Essentially, this is just like the ceremony for the official opening of parliament: those MPs who haven’t headed home after the last vote wait in the chamber for Black Rod to arrive from the Lords. When he’s in sight, one of the Serjeant-at-Arms staff alerts the Serjeant-at-Arms (sitting in her place in the chamber) that Black Rod’s approaching. She slams the door in his face (at which point Stephen Pound shouted out: “We’re not in to canvassers!”), and Black Rod batters lumps out of the door until she relents and lets him in, then he summons us to go with him to the Lords. So we all troop along, through Central Lobby, into the Lords where a very odd ceremony involving much hat-doffing and Norman French takes place.

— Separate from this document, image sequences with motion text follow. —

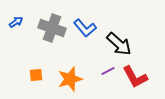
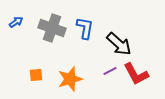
blue L-shape: rotated 130 degrees counterclockwise
purple line: moved 2 px right
red L-shape: moved 1 px right, 3 px up
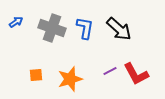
black arrow: moved 15 px up
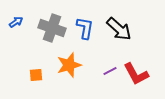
orange star: moved 1 px left, 14 px up
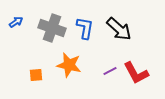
orange star: rotated 30 degrees clockwise
red L-shape: moved 1 px up
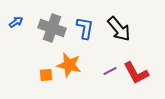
black arrow: rotated 8 degrees clockwise
orange square: moved 10 px right
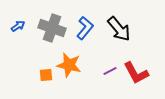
blue arrow: moved 2 px right, 4 px down
blue L-shape: rotated 30 degrees clockwise
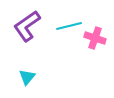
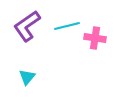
cyan line: moved 2 px left
pink cross: rotated 10 degrees counterclockwise
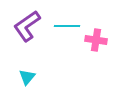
cyan line: rotated 15 degrees clockwise
pink cross: moved 1 px right, 2 px down
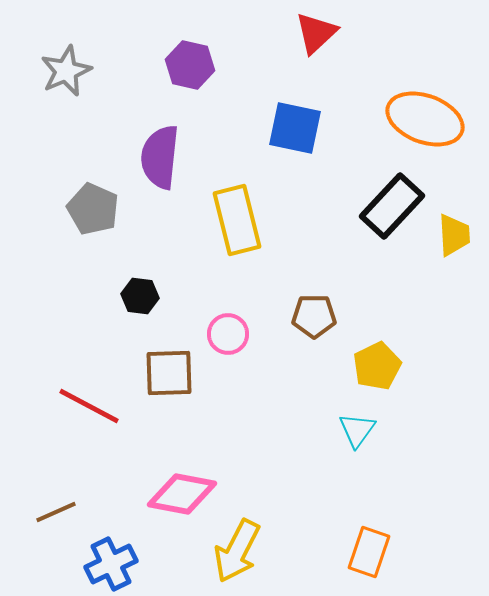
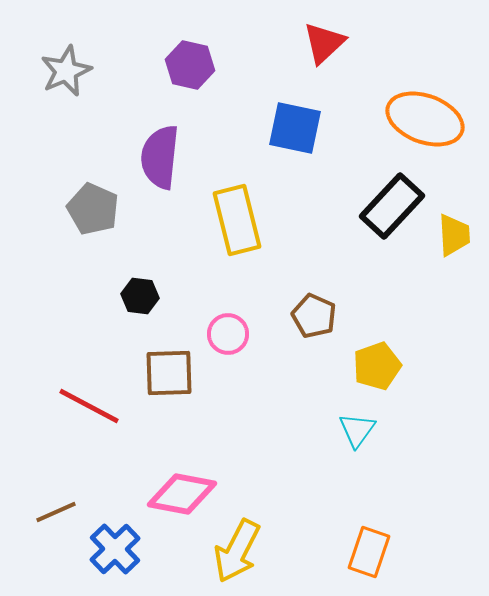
red triangle: moved 8 px right, 10 px down
brown pentagon: rotated 24 degrees clockwise
yellow pentagon: rotated 6 degrees clockwise
blue cross: moved 4 px right, 15 px up; rotated 18 degrees counterclockwise
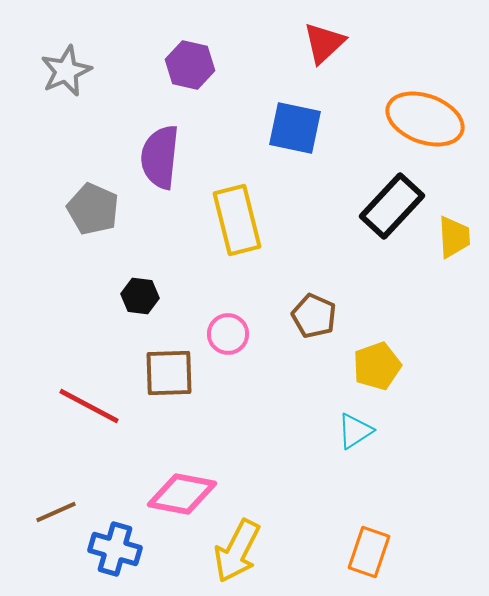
yellow trapezoid: moved 2 px down
cyan triangle: moved 2 px left, 1 px down; rotated 21 degrees clockwise
blue cross: rotated 30 degrees counterclockwise
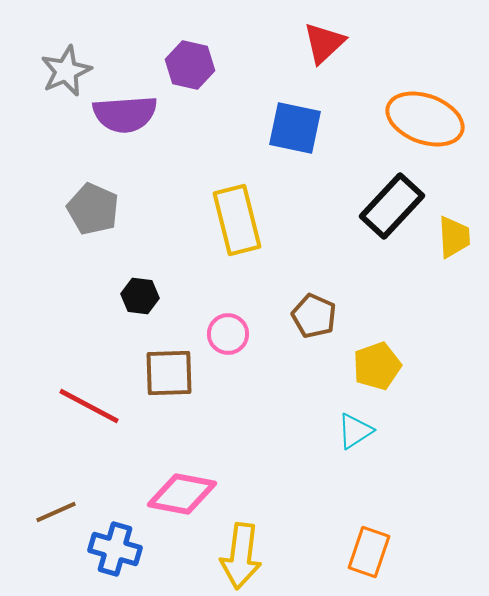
purple semicircle: moved 35 px left, 43 px up; rotated 100 degrees counterclockwise
yellow arrow: moved 4 px right, 5 px down; rotated 20 degrees counterclockwise
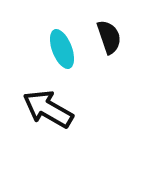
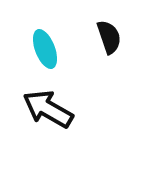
cyan ellipse: moved 17 px left
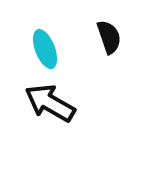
black arrow: moved 2 px right, 6 px up
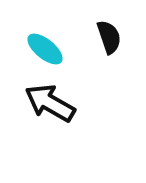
cyan ellipse: rotated 30 degrees counterclockwise
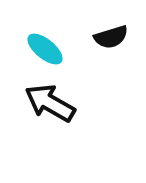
black semicircle: moved 2 px right; rotated 92 degrees clockwise
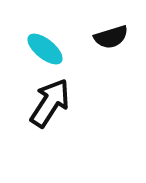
black arrow: rotated 93 degrees clockwise
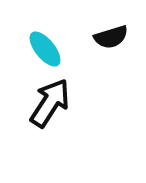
cyan ellipse: rotated 12 degrees clockwise
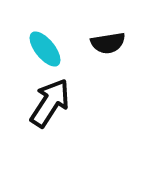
black semicircle: moved 3 px left, 6 px down; rotated 8 degrees clockwise
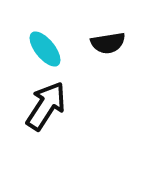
black arrow: moved 4 px left, 3 px down
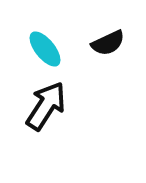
black semicircle: rotated 16 degrees counterclockwise
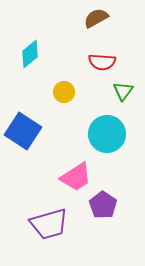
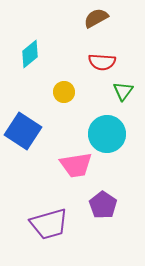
pink trapezoid: moved 12 px up; rotated 24 degrees clockwise
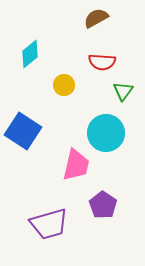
yellow circle: moved 7 px up
cyan circle: moved 1 px left, 1 px up
pink trapezoid: rotated 68 degrees counterclockwise
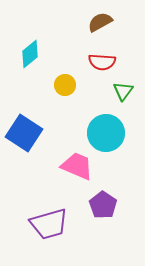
brown semicircle: moved 4 px right, 4 px down
yellow circle: moved 1 px right
blue square: moved 1 px right, 2 px down
pink trapezoid: moved 1 px right, 1 px down; rotated 80 degrees counterclockwise
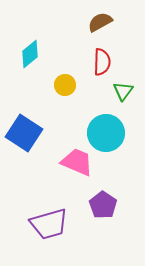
red semicircle: rotated 92 degrees counterclockwise
pink trapezoid: moved 4 px up
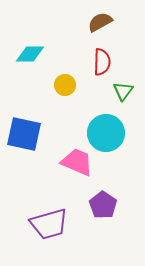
cyan diamond: rotated 40 degrees clockwise
blue square: moved 1 px down; rotated 21 degrees counterclockwise
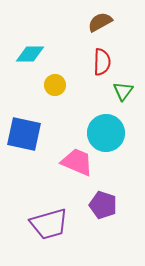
yellow circle: moved 10 px left
purple pentagon: rotated 16 degrees counterclockwise
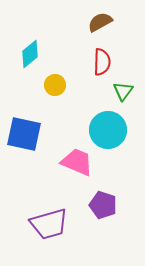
cyan diamond: rotated 40 degrees counterclockwise
cyan circle: moved 2 px right, 3 px up
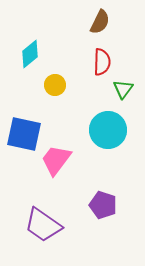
brown semicircle: rotated 145 degrees clockwise
green triangle: moved 2 px up
pink trapezoid: moved 21 px left, 2 px up; rotated 76 degrees counterclockwise
purple trapezoid: moved 6 px left, 1 px down; rotated 51 degrees clockwise
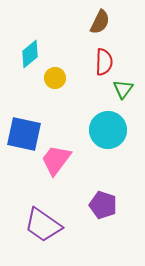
red semicircle: moved 2 px right
yellow circle: moved 7 px up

Lots of “heretofores” and “Lords temporal and spiritual” and that sort of thing.
Then the Lords make it clear we’ve outstayed our welcome and we troop back to the Commons to listen to the Speaker read out more or less the same speech we just heard in the Lords. And then, at the end, we all file past Mr Speaker, who shakes our hands before we head home.
Now, I know that there are a lot of people out there who think this is all a load of nonsense and who think we should (shudder) modernise, and get rid of all the pomp and circumstance. You will be unsurprised to know that I am not among their number. I love all this stuff. And yes, of course it’s nonsense, and of course it doesn’t seem particularly relevant to a 21st century democracy. But what would abolishing it all achieve? Nothing whatsoever. And in the meantime it serves as a useful reminder to MPs (and Lords) that we’ve inherited a remarkable history and are incredibly privileged to be our democracy’s current stewards.
So, now that my own little spurt of pomposity is out of the way, I’m going to concentrate on how to kill time between now and the departure of the sleeper to Glasgow.